São assim dois lugares irmãos, na pacata Rua Áurea, na Vila Mariana: portais para um país distante e, para a maior parte dos brasileiros, desconhecido e até misterioso.
O caminho para Taiwan passa pelo Brasil, em rumos de Mapu e Aiô, como revelam Duilio Lin, Caio Yokota e Victor Valadão de corpo e Dona Jasmine, direto de Taipei, de alma.
Um: o cabeça e o começo

Na conversa de três atos, tudo começa fora da cozinha, com Duilio. Hoje com 36 anos, ele descobriu que queria ter mesmo um restaurante depois de passar pelo mundo corporativo em China, se apaixonar na Venezuela e ter certeza da nova carreira e de um casamento na Colômbia.
De volta ao Brasil, uniu as raízes de sua mãe, a taiwanesa Dona Jasmine — ex-chef do Templo Zu Lai —, o bom momento da culinária asiática em São Paulo finalmente além dos famigerados rodízios japoneses e a referências pelo mundo, como BAO London, Little Bao de Hong Kong, e o Momofuku de David Chang, em Nova York.

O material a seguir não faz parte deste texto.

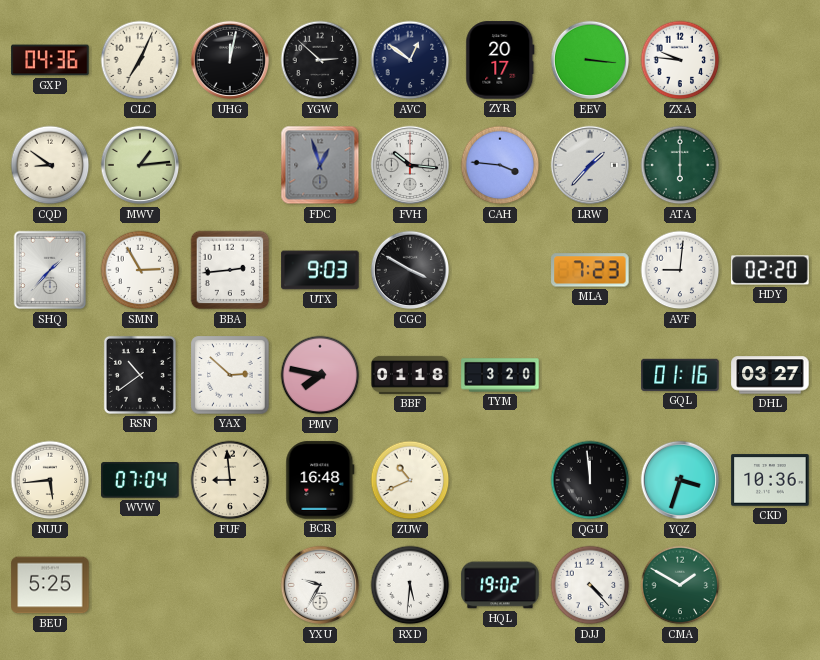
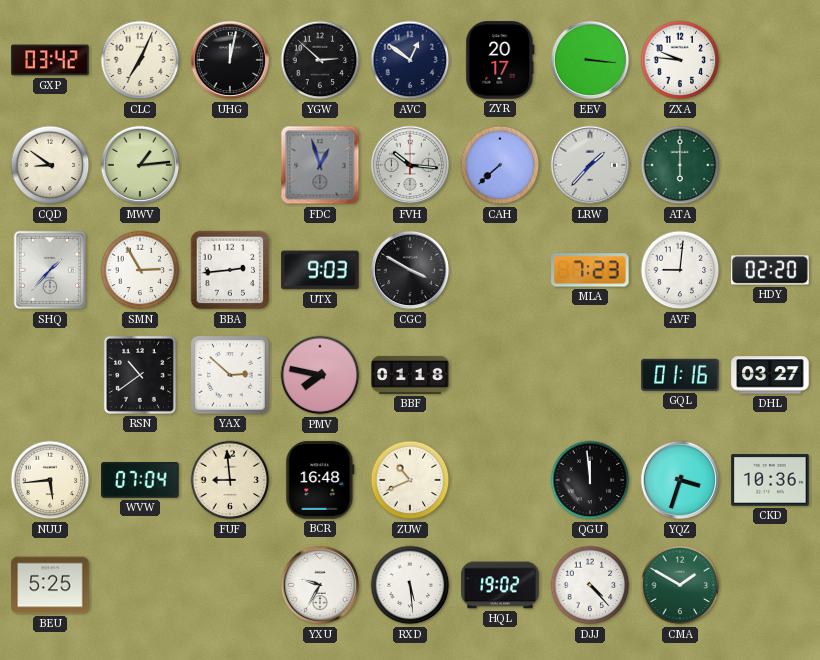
GXP: 04:36 -> 03:42
CAH: 3:46 -> 7:38
TYM: 3:20 -> none
RXD: 5:31 -> 5:29
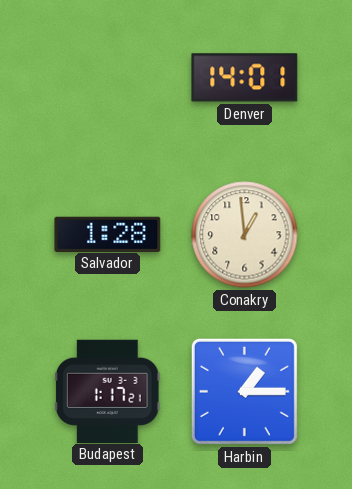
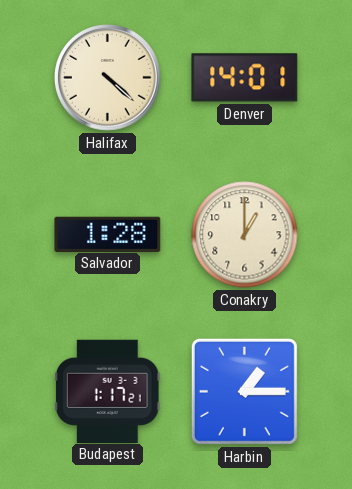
Halifax: none -> 4:22
Conakry: 12:59 -> 1:00
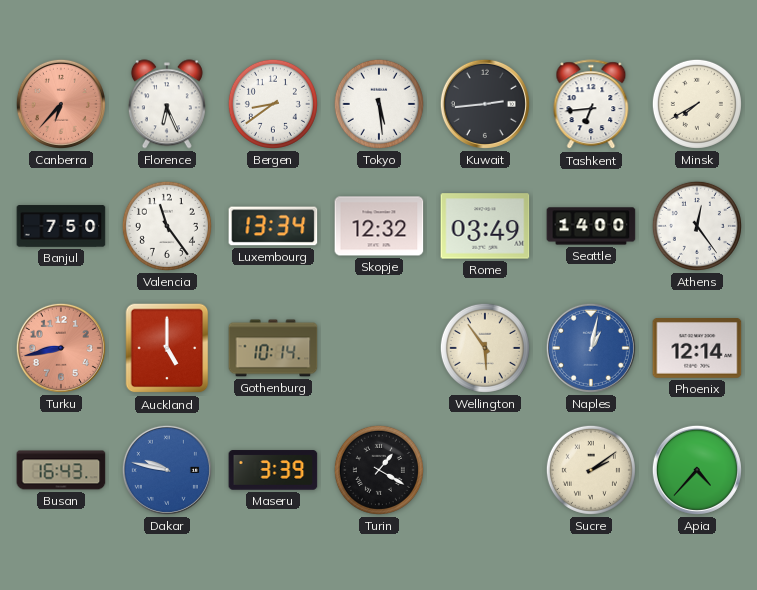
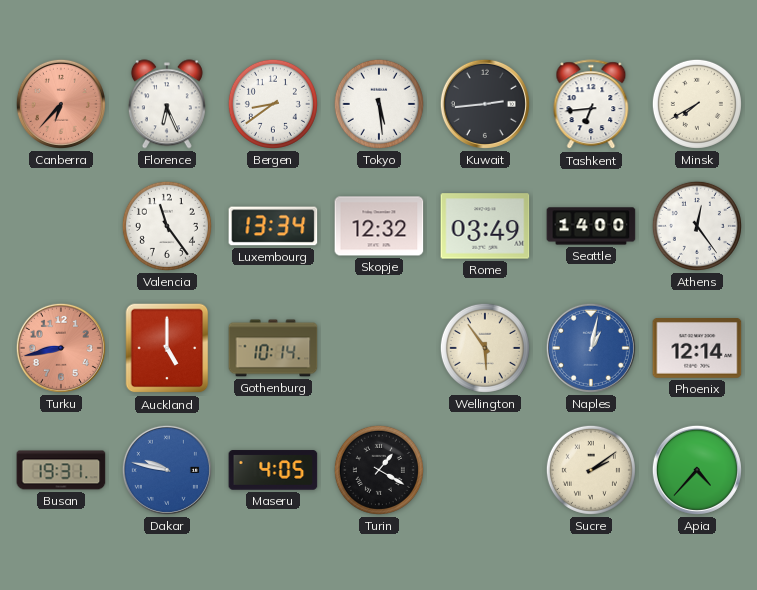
Banjul: 7:50 -> none
Busan: 16:43 -> 19:31
Maseru: 3:39 -> 4:05
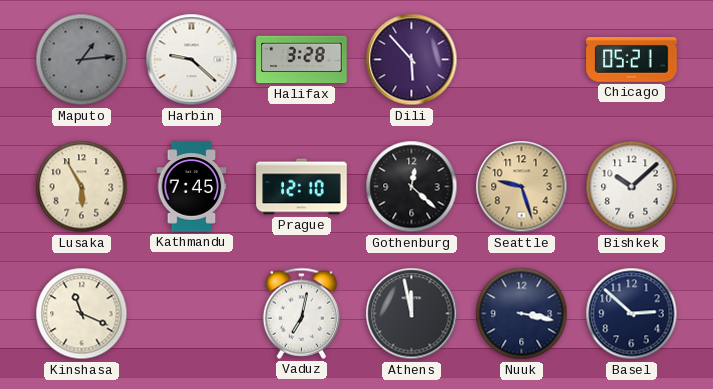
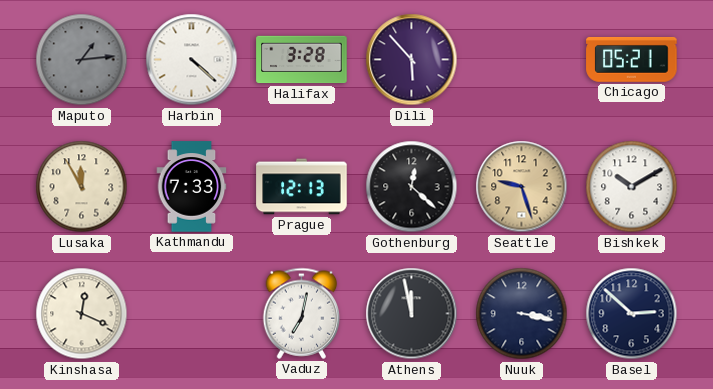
Harbin: 9:22 -> 4:22
Lusaka: 5:55 -> 11:55
Kathmandu: 7:45 -> 7:33
Prague: 12:10 -> 12:13
Bishkek: 10:08 -> 10:10
Kinshasa: 11:19 -> 12:19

Tudo isso o faria decidir: o rumo seria pelos baos (pãozinho de leveza e textura únicas, cozido no vapor) vendidos em barraquinhas.
Aí a gente fez esse primeiro evento, comprou uns equipamentos e foi uma loucura. Com a ajuda de amigos e família, vendemos mil baos num final de semana, relembra o começo, em fevereiro de 2017.
Num dia dos cinco meses de foodtruck de baos por cervejarias de São Paulo, Duilio foi apresentado a Caio Yokota.
Dois: entre Japão e Taiwan

Aos 29 anos, Caio tem a cozinha como casa desde muito cedo. Nascido em Bragança Paulista, cresceu no restaurante mais antigo de sua cidade, comandado por seu pai há mais de 40 anos.
Apesar da influência japonesa e uma vontade de viver de yakisoba, tempurá, karê, ainda insistiu dois anos no curso de Engenharia de Alimentos na Unicamp, mas não teve jeito: era na gastronomia que se encontraria.
Em São Paulo, na Anhembi Morumbi, trombaria Victor Valadão, o único colega que, como ele, trabalhava para viver.
A gente compartilhava muito das nossas vivências, dos trabalhos, enquanto cozinhava também. A gente sempre teve muita paixão pela produção, recorda.

Com passagens por Miya e Aizomê, seria indicado pelo amigo para o Tuju: "Foi o meu primeiro emprego fixo e uma experiência revolucionária. Com duas estrelas, ficou ainda mais intenso".
Com a saída da máquina elegante de Ivan Ralston, Caio e Victor ainda trocaram algum tempo e estabeleceram metas. Em dois anos, Caio queria voltar ao Japão para cozinhar.
A participação nos foodtrucks com Duilio e jantares e eventos ao lado do amigo, porém, o fariam mudar de ideia, pelo menos por enquanto. Surgia o Mapu e o trio (ou o quarteto com dona Jasmine).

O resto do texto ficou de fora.